- [WHAT THE TASK ASKS]
Repeat the listing that follows, character for character, minus the pictures.

- [SUPPLIED DATA]
============================================================

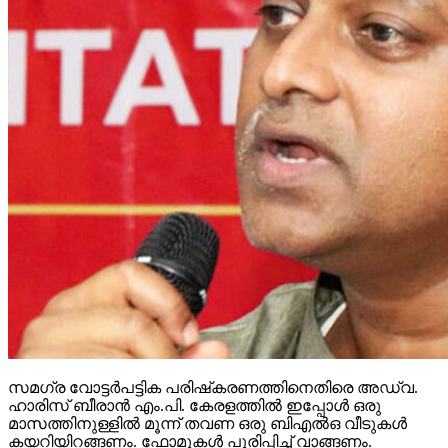
സമഗ്ര വോട്ടര്‍പട്ടിക പരിഷ്‌കരണത്തിനെതിരെ അഡ്വ.
ഹാരിസ് ബീരാന്‍ എം.പി. കേരളത്തില്‍ ഇപ്പോള്‍ ഒരു
മാസത്തിനുള്ളില്‍ മൂന്ന് തവണ ഒരു ബിഎല്‍ഒ വീടുകള്‍
കയറിയിറങ്ങണം. ഫോമുകള്‍ പൂരിപ്പിച്ച് വാങ്ങണം.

============================================================

- [RESPONSE BELOW]
സമഗ്ര വോട്ടര്‍പട്ടിക പരിഷ്‌കരണത്തിനെതിരെ അഡ്വ.
ഹാരിസ് ബീരാന്‍ എം.പി. കേരളത്തില്‍ ഇപ്പോള്‍ ഒരു
മാസത്തിനുള്ളില്‍ മൂന്ന് തവണ ഒരു ബിഎല്‍ഒ വീടുകള്‍
കയറിയിറങ്ങണം. ഫോമുകള്‍ പൂരിപ്പിച്ച് വാങ്ങണം.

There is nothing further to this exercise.